Understanding and Mitigating Cognitive Biases in Human-AI Collaboration
CSCW 2023 Workshop
Keynote Topic: Bias-Aware User Modeling and Human-Centered Fairness Evaluation in Search and Recommendation.
As artificial intelligence (AI) assisted search and recommender systems have become ubiquitous in workplaces and everyday lives, understanding and accounting for fairness has gained increasing attention in the design and evaluation of such systems. While there is a growing body of computing research on measuring system fairness and biases associated with data and algorithms, the impact of human biases that go beyond traditional machine learning (ML) pipelines still remain understudied. Our studies seek to develop a two-sided fairness framework that not only characterizes data and algorithmic biases, but also highlights the cognitive and perceptual biases that may exacerbate system biases and lead to unfair decisions. Within the framework, we also analyze the interactions between human and system biases in search and recommendation episodes.
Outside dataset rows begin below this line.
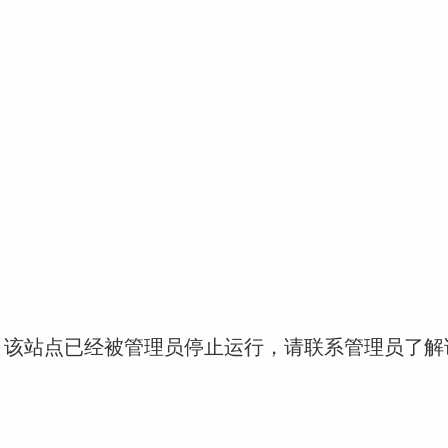
！该站点已经被管理员停止运行，请联系管理员了解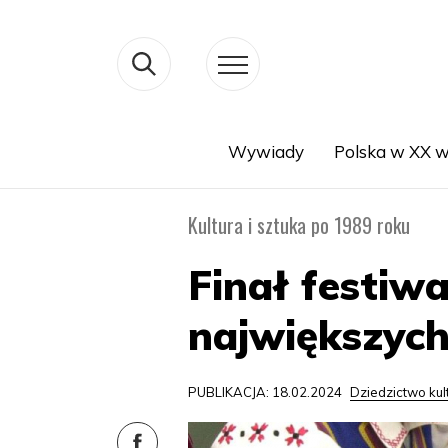
Wywiady
Polska w XX w
Search
Kultura i sztuka po 1989 roku
Finał festiwa
największych
PUBLIKACJA: 18.02.2024
Dziedzictwo ku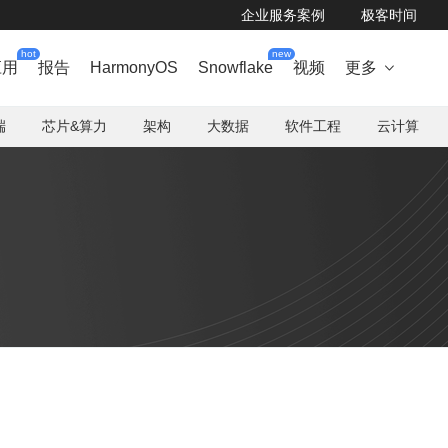
企业服务案例
极客时间
hot
new
应用
报告
HarmonyOS
Snowflake
视频
更多

端
芯片&算力
架构
大数据
软件工程
云计算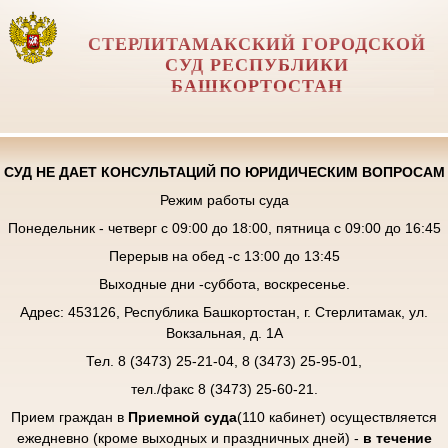
СТЕРЛИТАМАКСКИЙ ГОРОДСКОЙ
СУД РЕСПУБЛИКИ
БАШКОРТОСТАН
СУД НЕ ДАЕТ КОНСУЛЬТАЦИЙ ПО ЮРИДИЧЕСКИМ ВОПРОСАМ
Режим работы суда
Понедельник - четверг с 09:00 до 18:00, пятница с 09:00 до 16:45
Перерыв на обед -с 13:00 до 13:45
Выходные дни -суббота, воскресенье.
Адрес: 453126, Республика Башкортостан, г. Стерлитамак, ул.
Вокзальная, д. 1А
Тел. 8 (3473) 25-21-04, 8 (3473) 25-95-01,
тел./факс 8 (3473) 25-60-21.
Прием граждан в
Приемной суда
(110 кабинет) осуществляется
ежедневно (кроме выходных и праздничных дней) -
в течение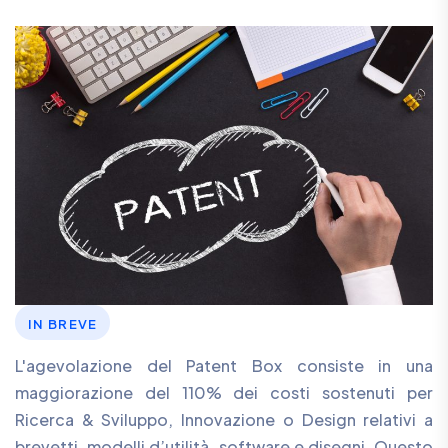
IN BREVE
L'agevolazione del Patent Box consiste in una
maggiorazione del 110% dei costi sostenuti per
Ricerca & Sviluppo, Innovazione o Design relativi a
brevetti, modelli d’utilità, software e disegni. Questo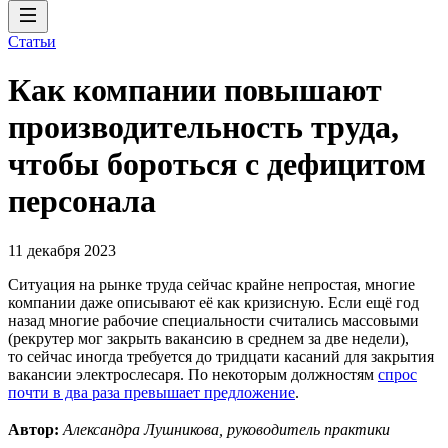
Статьи
Как компании повышают
производительность труда,
чтобы бороться с дефицитом
персонала
11 декабря 2023
Ситуация на рынке труда сейчас крайне непростая, многие
компании даже описывают её как кризисную. Если ещё год
назад многие рабочие специальности считались массовыми
(рекрутер мог закрыть вакансию в среднем за две недели),
то сейчас иногда требуется до тридцати касаний для закрытия
вакансии электрослесаря. По некоторым должностям
спрос
почти в два раза превышает предложение
.
Автор:
Александра Лушникова, руководитель практики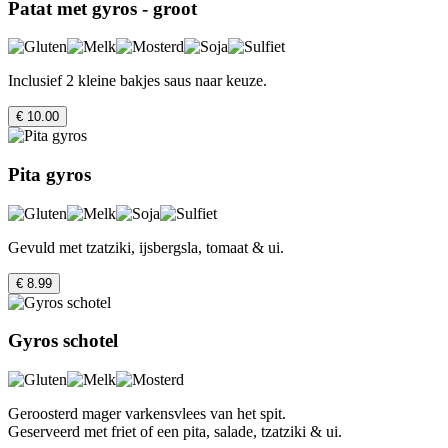
Patat met gyros - groot
Inclusief 2 kleine bakjes saus naar keuze.
€ 10.00
Pita gyros
Gevuld met tzatziki, ijsbergsla, tomaat & ui.
€ 8.99
Gyros schotel
Geroosterd mager varkensvlees van het spit.
Geserveerd met friet of een pita, salade, tzatziki & ui.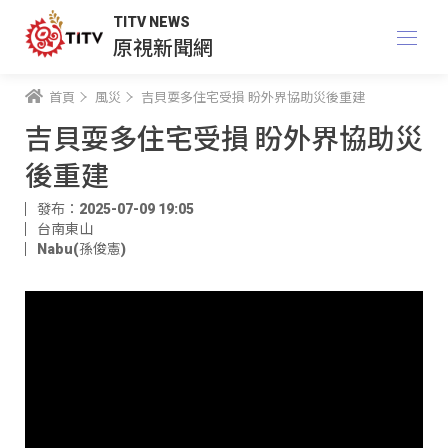
TITV NEWS
原視新聞網
首頁
風災
吉貝耍多住宅受損 盼外界協助災後重建
吉貝耍多住宅受損 盼外界協助災
後重建
發布：2025-07-09 19:05
台南東山
Nabu(孫俊憲)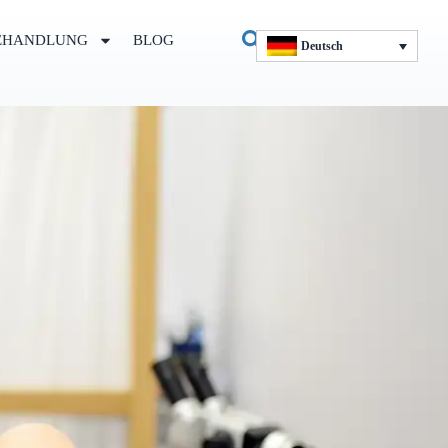
EHANDLUNG
BLOG
Deutsch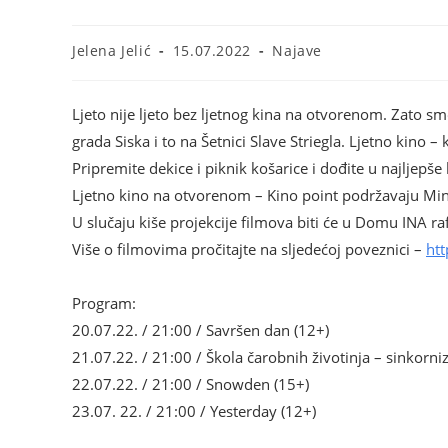
Jelena Jelić
15.07.2022
Najave
Ljeto nije ljeto bez ljetnog kina na otvorenom. Zato 
grada Siska i to na Šetnici Slave Striegla. Ljetno kino –
Pripremite dekice i piknik košarice i dođite u najljepš
Ljetno kino na otvorenom – Kino point podržavaju Minis
U slučaju kiše projekcije filmova biti će u Domu INA raf
Više o filmovima pročitajte na sljedećoj poveznici –
htt
Program:
20.07.22. / 21:00 / Savršen dan (12+)
21.07.22. / 21:00 / Škola čarobnih životinja – sinkorni
22.07.22. / 21:00 / Snowden (15+)
23.07. 22. / 21:00 / Yesterday (12+)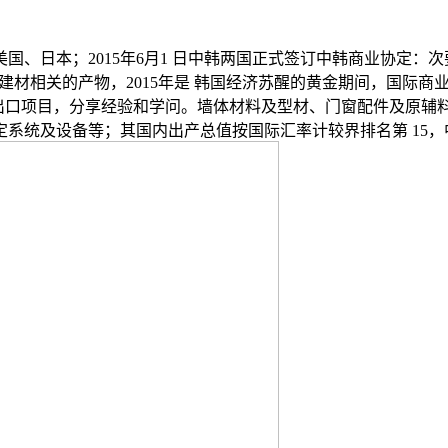
日本；2015年6月1 日中韩两国正式签订中韩商业协定：次
建和建材相关的产物，2015年是 韩国经济苏醒的黄金期间，国际商
进出口项目，分享经验和学问。墙体材料及型材、门窗配件及原辅
系统及设备等；其国内出产总值按国际汇率计较界排名第 15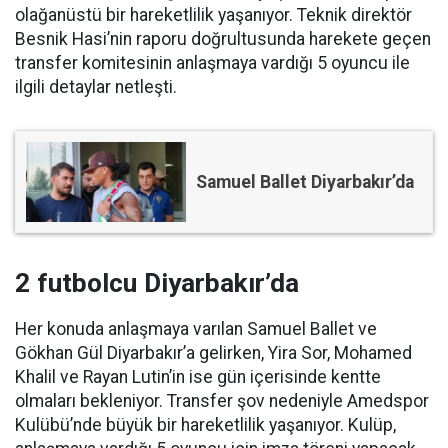
olağanüstü bir hareketlilik yaşanıyor. Teknik direktör
Besnik Hasi’nin raporu doğrultusunda harekete geçen
transfer komitesinin anlaşmaya vardığı 5 oyuncu ile
ilgili detaylar netleşti.
Samuel Ballet Diyarbakır’da
2 futbolcu Diyarbakır’da
Her konuda anlaşmaya varılan Samuel Ballet ve
Gökhan Gül Diyarbakır’a gelirken, Yira Sor, Mohamed
Khalil ve Rayan Lutin’in ise gün içerisinde kentte
olmaları bekleniyor. Transfer şov nedeniyle Amedspor
Kulübü’nde büyük bir hareketlilik yaşanıyor. Kulüp,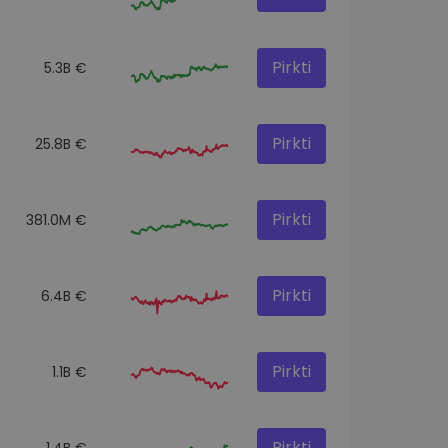
Pirkti
5.3B €
Pirkti
25.8B €
Pirkti
381.0M €
Pirkti
6.4B €
Pirkti
1.1B €
Pirkti
1.4B €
Built upon the two-sided framework, our research synthesizes intervention and intelligent nudging strategies applied in cognitive and algorithmic debiasing, and also proposes novel goals and measures for evaluating the performance of systems in addressing and proactively mitigating the risks associated with biases in data, algorithms, and bounded rationality. Our research uniquely integrates the insights regarding human biases and system biases into a cohesive framework and extends the concept of fairness from human-centered perspective. The extended fairness framework better reflects the challenges and opportunities in users' interactions with search and recommender systems of varying modalities. Adopting the two-sided approach in information system design has the potential to enhancing both the effectiveness in online debiasing and the usefulness to boundedly rational users engaging in information-intensive decision-making.
Jiqun Liu is currently an assistant professor of data science and affiliated assistant professor of psychology at the University of Oklahoma. He directs the OU human-computer interaction and recommendation (HCIR) Lab where he advises students from different levels and backgrounds on intelligent search and recommendation, human-centered computing, and ethical AI research. His current research program focuses on the intersection of human-AI interaction, machine learning, and cognitive psychology. His work applies the knowledge learned about people interacting with information in user modeling, adaptive search recommendation, bias-aware system evaluation and intelligent nudging. His recent studies have been supported by grants from National Science Foundation (NSF) and have been published at leading computer and data science venues. His recent work on user modeling, interface design, and human-centered system evaluation has also been presented in the research monograph entitled “A behavioral economics approach to interactive information retrieval: Understanding and supporting boundedly rational users”, published by Springer Nature in March 2023.